Batch Submission Workflow to NCBI Pathogen Detection

G md Metadata Sources LIMS Lab Spreadsheets Sequencing Logs val Validation Script (Checks format, completeness, vocabulary) md:f0->val Raw Extract db Curation Database (Single source of truth) val->db Cleaned Data out Output Templates NCBI BioSample ENA/CLIMB db->out:f0 Generate db->out:f1 Map & Export db->out:f2 Map & Export

Metadata Curation and Validation System

The Scientist's Toolkit: Research Reagent Solutions

Table 2: Essential Tools for Large-Scale Pathogen Data Submission

Item Function & Relevance
Aspera ascp Command-Line Tool High-speed, secure file transfer essential for moving terabytes of FASTQ data to NCBI/ENA. Bypasses FTP latency.
NCBI submitter Command-Line Suite Automates the creation and update of BioProject, BioSample, and Sequence records via XML, avoiding web portal limitations.
BioSample Attribute Dictionary The controlled vocabulary (.txt file) defining mandatory/optional fields for a pathogen clade. Ensures metadata compliance.
Metadata Validation Script (Python/R) Custom script to enforce data types, formats, and vocabulary. Critical for pre-flighting batch submissions to prevent rejection.
Secure Cryptographic Keys (SSH) Required for authenticating automated transfers (Aspera, SFTP) to submission portals. Must be managed securely in pipelines.
Institutional Curation Database (e.g., PostgreSQL) A centralized, version-controlled repository for isolate metadata prior to submission.

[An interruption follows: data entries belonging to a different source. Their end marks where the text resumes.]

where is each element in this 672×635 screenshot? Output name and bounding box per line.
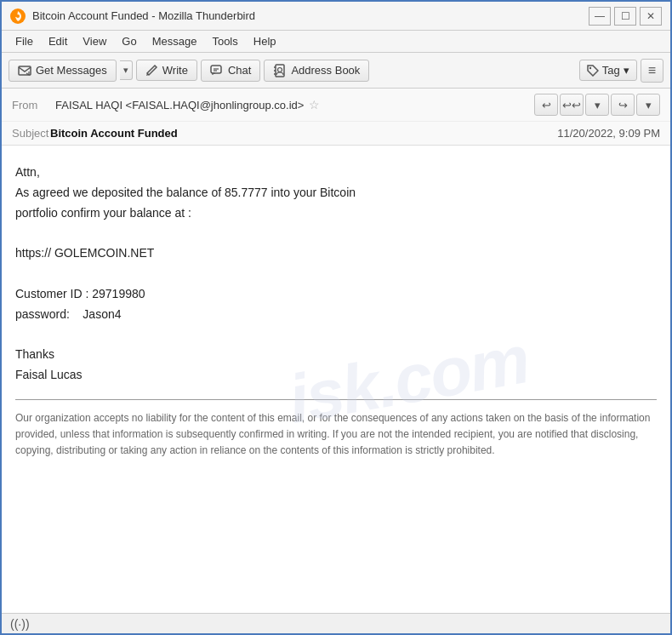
window-controls: — ☐ ✕ (589, 7, 662, 26)
toolbar: Get Messages ▾ Write Chat (2, 53, 670, 89)
disclaimer: Our organization accepts no liability fo… (15, 399, 657, 460)
get-messages-icon (18, 64, 31, 77)
menu-view[interactable]: View (76, 32, 113, 50)
chat-button[interactable]: Chat (201, 60, 260, 82)
menu-file[interactable]: File (9, 32, 40, 50)
window-title: Bitcoin Account Funded - Mozilla Thunder… (32, 9, 255, 22)
from-label: From (12, 99, 50, 112)
svg-point-7 (278, 67, 282, 72)
app-icon (10, 9, 26, 24)
menu-bar: File Edit View Go Message Tools Help (2, 31, 670, 53)
status-bar: ((·)) (2, 613, 670, 633)
from-left: From FAISAL HAQI <FAISAL.HAQI@jhonlingro… (12, 98, 320, 112)
subject-label: Subject (12, 127, 50, 140)
reply-button[interactable]: ↩ (534, 94, 558, 116)
minimize-button[interactable]: — (589, 7, 611, 26)
title-bar-left: Bitcoin Account Funded - Mozilla Thunder… (10, 9, 255, 24)
email-body: isk.com Attn, As agreed we deposited the… (2, 146, 670, 613)
tag-icon (587, 65, 599, 77)
main-window: Bitcoin Account Funded - Mozilla Thunder… (0, 0, 672, 635)
star-icon[interactable]: ☆ (309, 98, 320, 112)
menu-button[interactable]: ≡ (641, 59, 663, 83)
nav-dropdown-1[interactable]: ▾ (585, 94, 609, 116)
svg-point-11 (589, 66, 590, 68)
maximize-button[interactable]: ☐ (614, 7, 636, 26)
email-body-text: Attn, As agreed we deposited the balance… (15, 163, 657, 386)
menu-edit[interactable]: Edit (42, 32, 74, 50)
write-button[interactable]: Write (136, 60, 197, 81)
date-value: 11/20/2022, 9:09 PM (557, 127, 660, 140)
from-row: From FAISAL HAQI <FAISAL.HAQI@jhonlingro… (2, 89, 670, 122)
subject-row: Subject Bitcoin Account Funded 11/20/202… (2, 122, 670, 145)
svg-point-1 (16, 14, 20, 18)
signal-icon: ((·)) (10, 617, 30, 631)
menu-tools[interactable]: Tools (205, 32, 244, 50)
email-header: From FAISAL HAQI <FAISAL.HAQI@jhonlingro… (2, 89, 670, 146)
navigation-buttons: ↩ ↩↩ ▾ ↪ ▾ (534, 94, 660, 116)
get-messages-button[interactable]: Get Messages (9, 60, 117, 82)
subject-value: Bitcoin Account Funded (50, 127, 557, 140)
nav-dropdown-2[interactable]: ▾ (636, 94, 660, 116)
address-book-button[interactable]: Address Book (264, 60, 369, 82)
from-value: FAISAL HAQI <FAISAL.HAQI@jhonlingroup.co… (55, 99, 304, 112)
tag-button[interactable]: Tag ▾ (579, 60, 637, 81)
forward-button[interactable]: ↪ (611, 94, 635, 116)
reply-all-button[interactable]: ↩↩ (560, 94, 584, 116)
menu-help[interactable]: Help (247, 32, 283, 50)
close-button[interactable]: ✕ (640, 7, 662, 26)
title-bar: Bitcoin Account Funded - Mozilla Thunder… (2, 2, 670, 31)
get-messages-dropdown[interactable]: ▾ (120, 60, 133, 80)
menu-message[interactable]: Message (145, 32, 204, 50)
address-book-icon (273, 64, 287, 77)
menu-go[interactable]: Go (115, 32, 143, 50)
chat-icon (210, 64, 224, 77)
write-icon (145, 64, 158, 77)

Maintains data integrity and audit trails.
Workflow Management System (e.g., Nextflow, Snakemake) Orchestrates the entire submission pipeline: QC, assembly, metadata linking, and transfer execution with error recovery.
NCBI Submission Portal Test Environment A sandbox (often available) for validating submission workflows with dummy data before live production runs.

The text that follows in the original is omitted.